The letter P seems to be a recurring one in business literature. We hear about the “Four Ps” of marketing, the “Seven Ps” of sales and the “Five Ps” of business. Today I’m going to talk about Ps, six of them, and how they relate to planning, specifically, how proper previous planning prevents poor performance (and while this article may not rise to the level of actual literature, it will at least be alliterative).

Much attention is given to figuring out what differentiates good companies from great ones — or what characteristics combine to provide growth and prosperity for one small business while a similar one languishes or fails. There are, of course, myriad potential explanations for either, but we may never be able to point to a statistically proven “magic pill” for what separates a successful business from the crowd, one aspect you will quite often see correlated with success is planning.

Most businesses begin with some kind of plan. It may not be a full-fledged formal business plan document (though that always helps), but there will at least be a mental blueprint combined with some financial calculations and a few goals (written or otherwise) for the first year or two and an idea of what in the mind of the budding entrepreneur will constitute “up and running.”

The better the plan is at the start, generally the better the results will be in the long term, but no matter how well researched and comprehensive an original business plan is, it’s a lack of continual planning that becomes a problem for many small businesses. They planned for the first year, maybe the second, but after things become sustainable — customers are coming in, the bills are getting paid, you are finally getting a salary — nearly all small businesses stop planning. That is a mistake. The fact is that when goals are set and written, plans put in place to achieve them and accountability methods set up to reinforce those goals, those goals have a massively higher chance of being achieved than any goal missing all those characteristics.

Perpetual Planning

What can you do to get and stay on track? At one point you had goals for your business whether they were articulated or not. You may have even achieved them by now. That’s fantastic and deserves congratulations. But, do you want to stop setting goals? There’s no harm in that. Many business owners choose to scale their businesses according to their lifestyle goals and maintain a work-life balance, and that in and of itself is an admirable goal. Whatever your goals are, though, plan for them and keep setting them.

Major corporations have entire groups of people dedicated to strategic planning, and that ends up being the primary job of those companies’ CEOs. Your organization has to have something to shoot for. You don’t need to (nor should you) spend your entire career working at planning for your business, but you should be updating your plans at least annually. You had a goal for your first year, what about the next one, or the next five? Keep the chains moving. Growth does not always have to be a goal. It could be increasing efficiency or profitability. I could even be a plan to scale back. But no matter what direction you intend to head, you need a road map to get you there.

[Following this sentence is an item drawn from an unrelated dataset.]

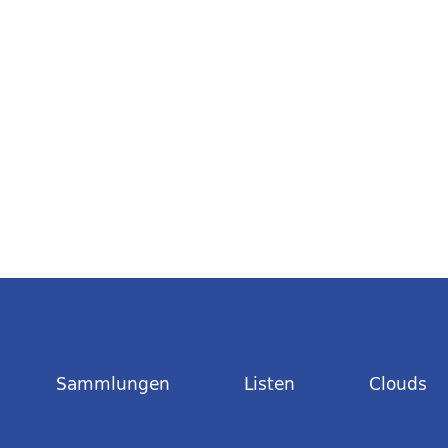
Sammlungen
Listen
Clouds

Planning Propagates Progress

Strategic plans lead to tactical plans. Long-term planning leads to short-term planning and, organically, successful short-term plans come from long-term plans — instead of letting the day run you, run the day according to your plan. You may have a five-year goal of having X number of locations with Y revenue and Z profitability, but you must outline the steps to get there. A short-term plan for a day, week or month with no context lent to it by a long-term strategic plan is exactly like treading water. With context, however, those short-term plans can be powerful steps to your long-term goals and can help you make the most of your time.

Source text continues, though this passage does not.